Ask someone, “What does Christmas mean to you?” and you will receive many answers. To some, it’s a sacred celebration of their Savior’s birth; to others, it’s about giving and receiving gifts; to yet another, it’s simply a break from the typical work or school routine; to a few, it’s a time of depression and sadness.
But ask anyone to give you three or four things consistently a part of their Christmas, and you will undoubtedly hear one word over and over: family.
Family is perhaps the most important part of Christmas in many people’s minds because when you strip away all of the surface things in our lives – hobbies, pastimes, activities – and even go beyond the more serious aspects of our lives – school, work, church – you get down to the most basic, most critical part of our lives. For most people, that is the family.
After our three children got married, our entire family would typically celebrate Christmas together, and Christmas was especially fun once they started having children. Over the years, our grandchildren have gotten married and had children. Now, with 11 grandchildren and 15 great-grandchildren, and more on the way, our entire group has grown to around 50 family members. No one has a residence adequate for everybody to be together. We would have to rent a hotel!
Betty planned a special party for our great-grandchildren last year shortly before Christmas Day. Thirteen great-grandchildren and their parents came. One great-grandchild was ill, and his family didn’t get to attend. It was a warm Texas day, and the kids enjoyed playing outside in our yard. Betty and I had a wonderful time watching them interact. At Betty’s request, I dressed up like Santa Claus, and the kids loved it. There was such life and joy inside and outside our home. Nothing went exactly as planned, but it couldn’t have been more fun, with much laughter and even a few tears. Yes, the great-grandparents were physically worn-down by the time everyone left, but our hearts overflowed with indescribable joy.
Christmas gatherings like this bring joy, but sometimes they are accompanied by deep sadness. As with many families, we understand the sorrow of a loved one missing. Our youngest child, Robin, left us 11 Christmases ago after a battle with cancer. She loved Christmas so much that she would begin listening to Christmas music before Thanksgiving. She knew how to organize a party – and how she would have enjoyed every minute of the Christmas gathering with her grandchildren and their cousins.

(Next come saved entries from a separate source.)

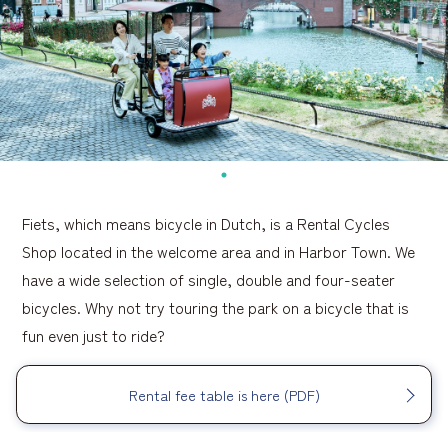
Fiets, which means bicycle in Dutch, is a Rental Cycles
Shop located in the welcome area and in Harbor Town. We
have a wide selection of single, double and four-seater
bicycles. Why not try touring the park on a bicycle that is
fun even just to ride?
Rental fee table is here (PDF)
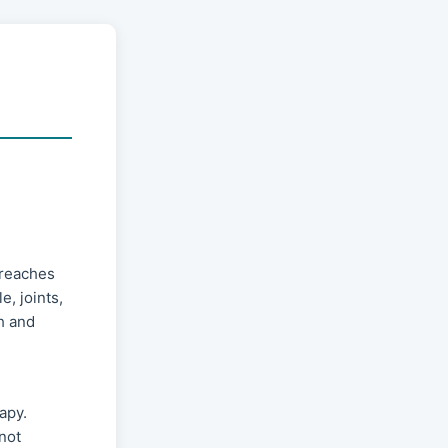
 reaches
e, joints,
h and
apy.
not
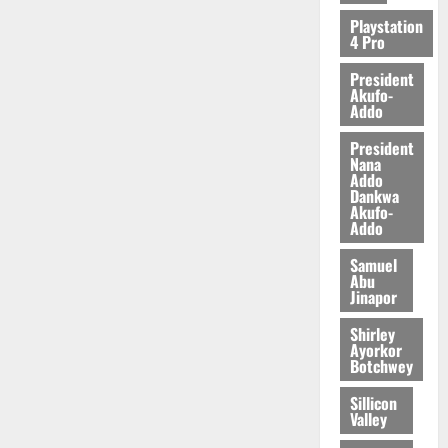
2026
Playstation
4 Pro
0
President
Akufo-
Addo
President
Nana
Addo
Dankwa
Akufo-
Addo
Samuel
Abu
Jinapor
Shirley
Ayorkor
Botchwey
Sillicon
Valley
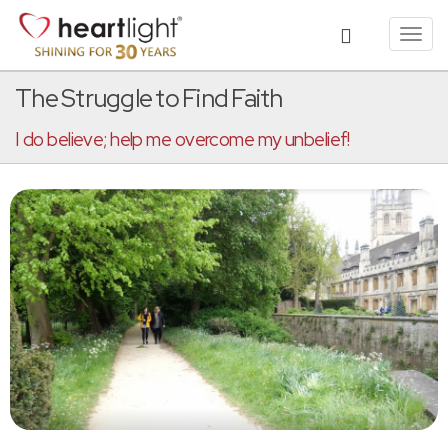
Toggl
navig
The Struggle to Find Faith
I do believe; help me overcome my unbelief!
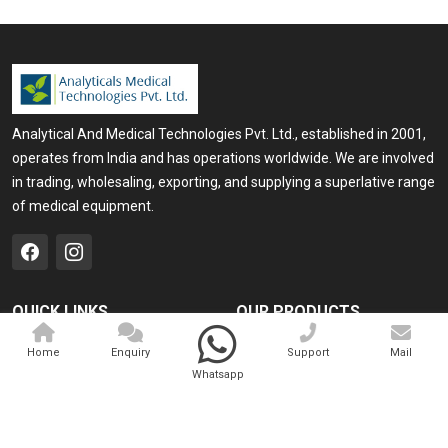
Analytical And Medical Technologies Pvt. Ltd., established in 2001,
operates from India and has operations worldwide. We are involved
in trading, wholesaling, exporting, and supplying a superlative range
of medical equipment.
QUICK LINKS
OUR PRODUCTS
Home
Medical Laser
Home
Enquiry
Support
Mail
Whatsapp
Company Profile
Cosmo Laser
Our Products
Veterinary Laser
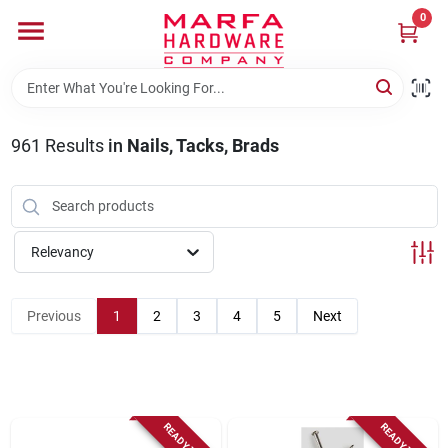
Skip
0
to
content
Home
961
Results
in
Nails, Tacks, Brads
Departments
Brands
Relevancy
Rentals
Previous
1
2
3
4
5
Next
Weathershield Windows & Doors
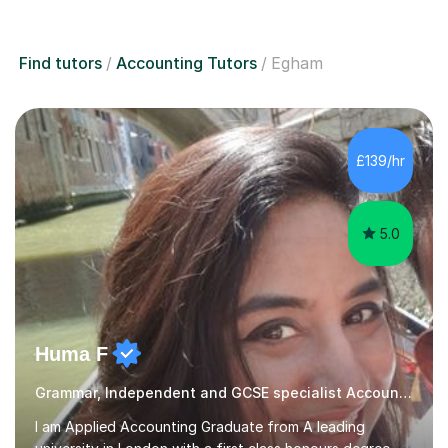
Find tutors
Accounting Tutors
Egham
£139/hr
5.0
Huma F
Grammar, Independent and GCSE specialist Accounting
I am Applied Accounting Graduate from A leading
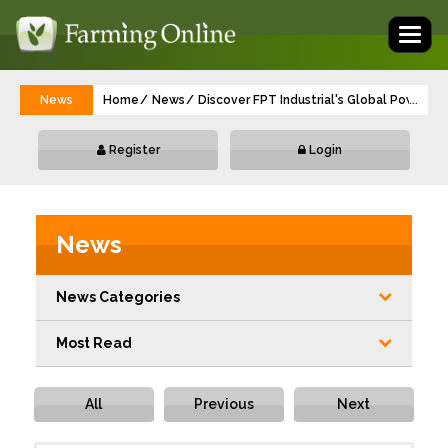
Toggl
naviga
News
Home
News
Discover FPT Industrial's Global Power 
...
Register
Login
News
News Categories
Most Read
All
Previous
Next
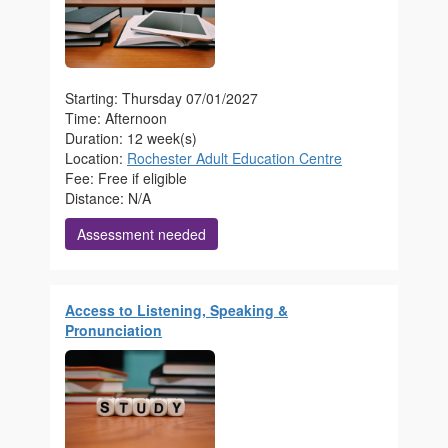
Starting: Thursday 07/01/2027
Time: Afternoon
Duration: 12 week(s)
Location:
Rochester Adult Education Centre
Fee: Free if eligible
Distance: N/A
Assessment needed
Access to Listening, Speaking &
Pronunciation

While we still weep, we realize that most of those tears are tears of thankfulness and praise for God’s sustaining love, peace and comfort over the years. Robin fought the good fight and finished well.
At our age, Betty and I are seeing many friends say goodbye to family members, and we identify with their pain. You likely feel the loss of loved ones during the holidays and wish they could be dining at your table.
We also understand far too many people find themselves in dysfunctional families – and that brings a different kind of sorrow when pain, abuse, selfishness and other negative forces replace love and acceptance. Yet, almost every year, many return to the family, seeking to remember and reinforce the positive aspects of our family experiences. We are drawn together, even if it means facing the pain of the past. Why do we do this? Because families are the cornerstone of our lives. Individually and collectively, families are intended to make us strong as people and as a nation.
So as we sing Christmas carols, exchange gifts with friends, and take a few days off to rest and relax, let’s not forget the family. Whether it’s an endeavor of remembrance or restoration, this Christmas can be a truly special holiday if our families can come together and return to that place of unconditional love. We are celebrating the birth of THE ONE who makes unconditional love and forgiveness possible.